Notre frère aîné venait d’arriver, avec ses enfants. Il était divorcé. Les garçons ont sauté dans les bras de Mine en l’appelant « Tia Mil ». Leur mère est espagnole. 

Moi, j’étais venue seule. Mon dernier compagnon m’a plaquée il y a une dizaine de jours, un de plus, dirait Gabriel.

À cet instant, sur le pas de la porte de la maison, on vit apparaître un petit garçon, blond et frisé. Mine, en le voyant, lui lança :

-       Viens dire bonjour !

Puis, en se tournant vers nous, elle ajouta :

-       C’est mon fils, sa mère m’a quitté quand elle a connu mon projet. C’est pour lui que je raconte des histoires. Il s’appelle Camille !

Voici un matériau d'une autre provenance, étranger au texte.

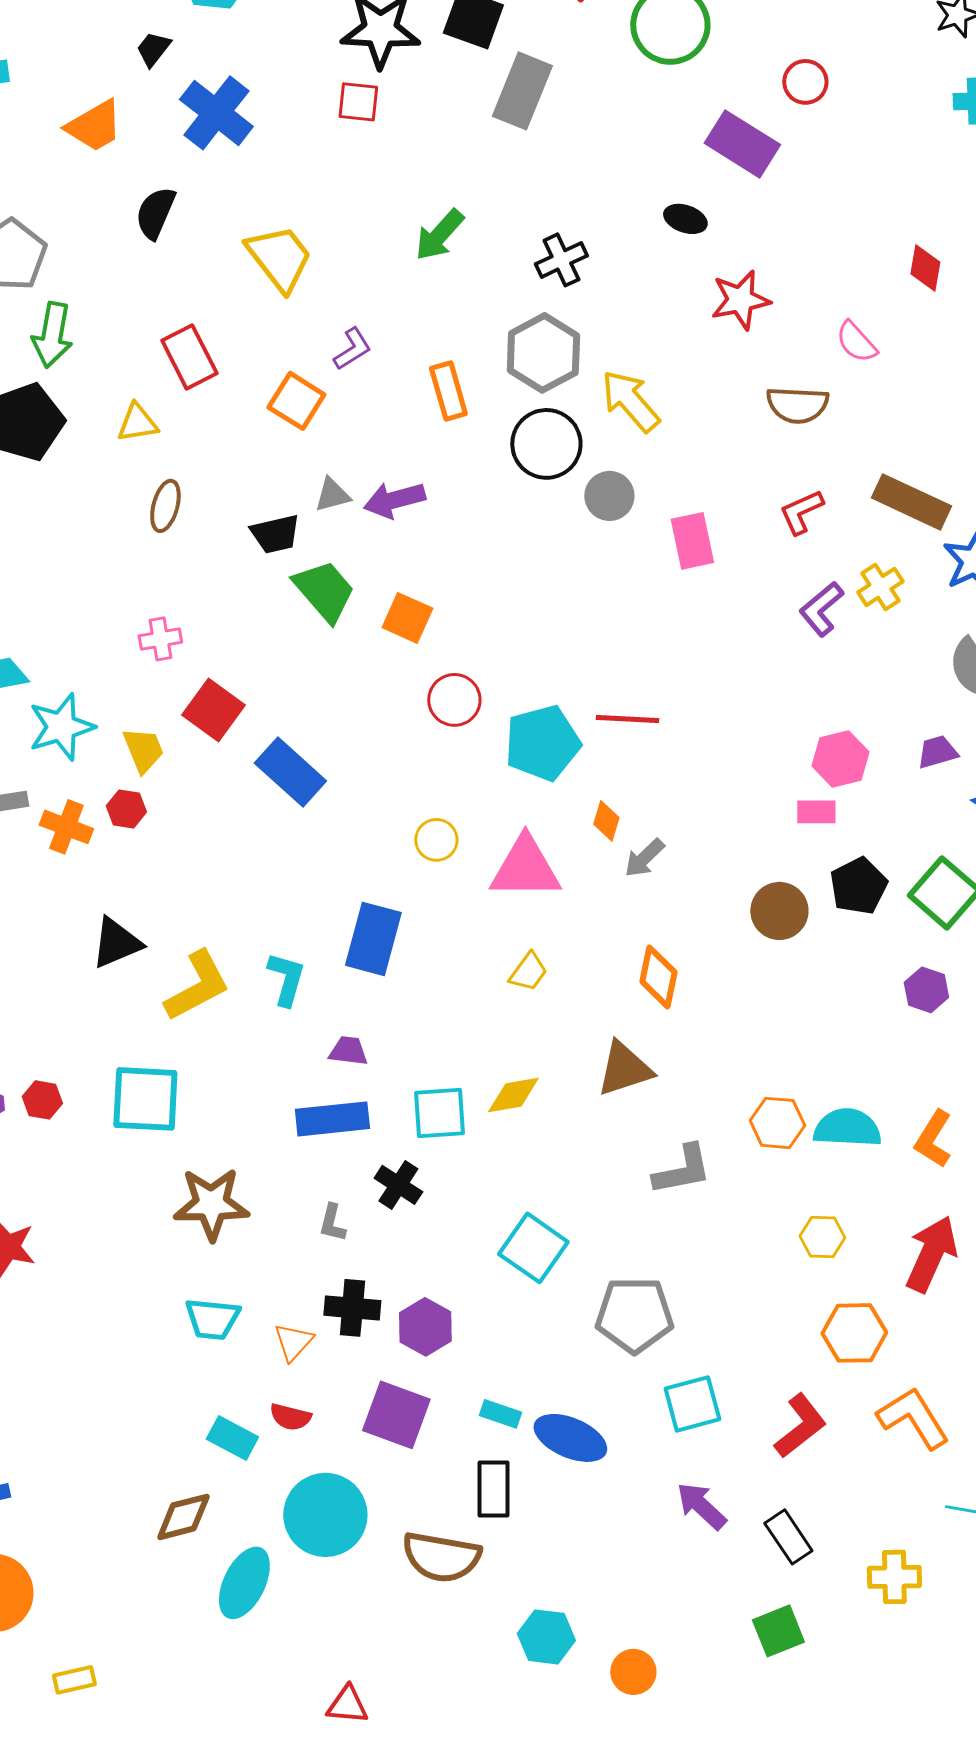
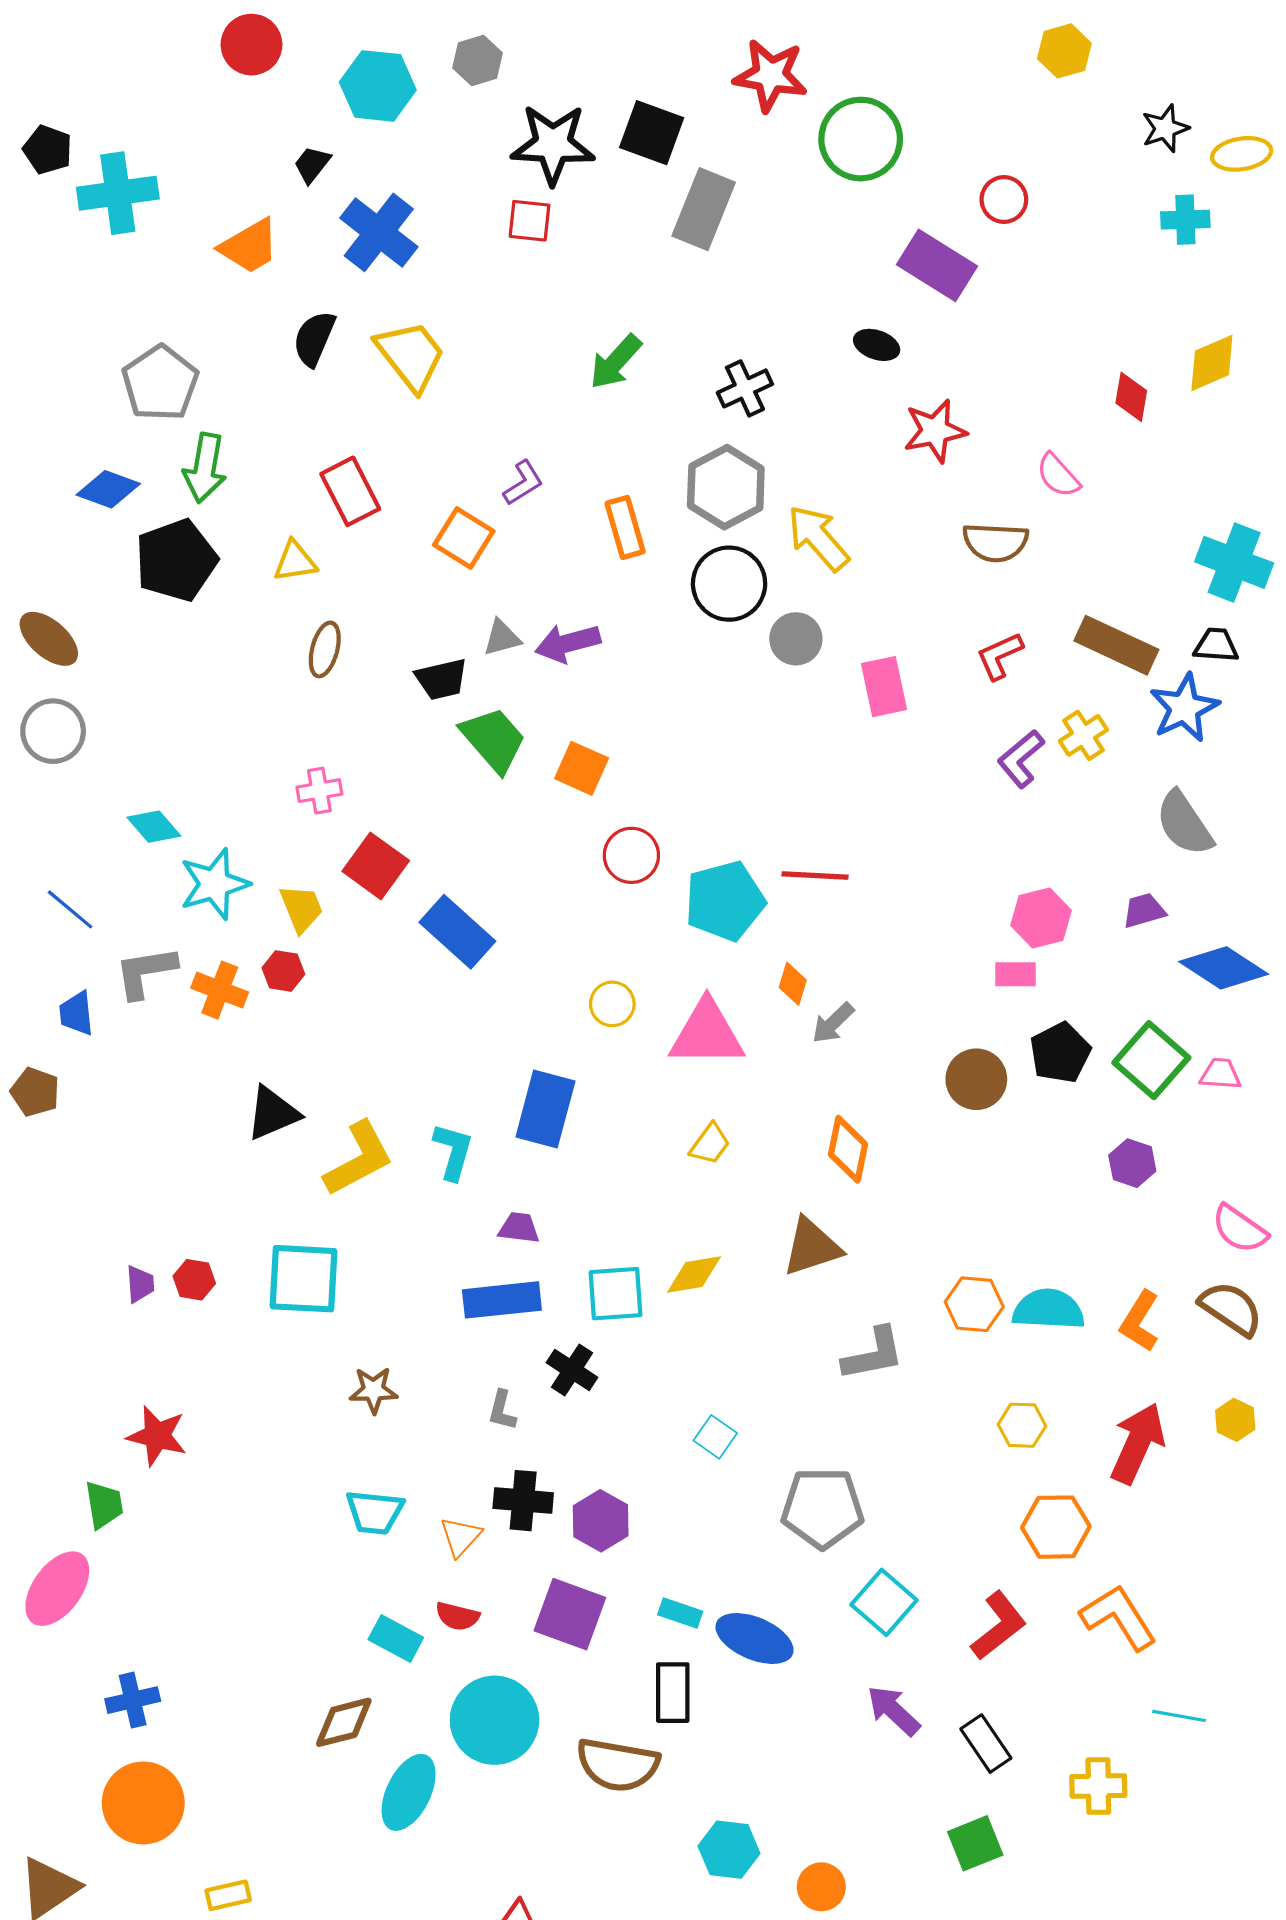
yellow trapezoid: (279, 258) -> (411, 355), moved
brown star: (211, 1204) -> (374, 1390), size x0.6
cyan square: (533, 1248) -> (715, 1437), size x0.6
cyan square: (692, 1404) -> (884, 1602), turned -34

 Le cocker suivait le garçonnet en jappant et en lui léchant les mollets. 

 

Il avait eu ce bébé quand Maman était tombée malade. Il ne nous l’avait pas dit pour ne pas ajouter cela à ses tourments, son couple n’ayant aucune garantie de stabilité. Camille avait maintenant un peu plus de deux ans. Quand il nous a vus, intimidé, il est venu, en courant, se jeter dans les bras de son… de sa… je ne savais pas comment la nommer. Le petit garçon, lui, avait trouvé, il a crié « Pam », en quelque sorte une abréviation de Papa et Maman !

Mine est revenue vers moi avec l’enfant. Je lui ai tendu les bras et cette fois, il ne s’est pas enfui. Alors, j’ai entendu Mine murmurer : « C’est quand même plus facile d’élever seul un enfant pour une femme que pour un homme. » Je le, la, regardai effrayée, mais son sourire ironique m’indiqua que non, ce n’était pas la raison de sa transformation.

Dans les heures qui suivirent, je me fis moi-même une raison. Mine avait l’air… heureuse. Avec, dans les yeux, l’étincelle de ceux qui sont allés au bout d’une décision. Qui se sont donné les moyens de se confronter à un rêve.

Je me fis la réflexion que pour la première fois, mon ex-frère, ma nouvelle sœur, n’avait pas l’air… emprunté. Mine ne jouait plus de rôle, Mine était devenue simplement Mine.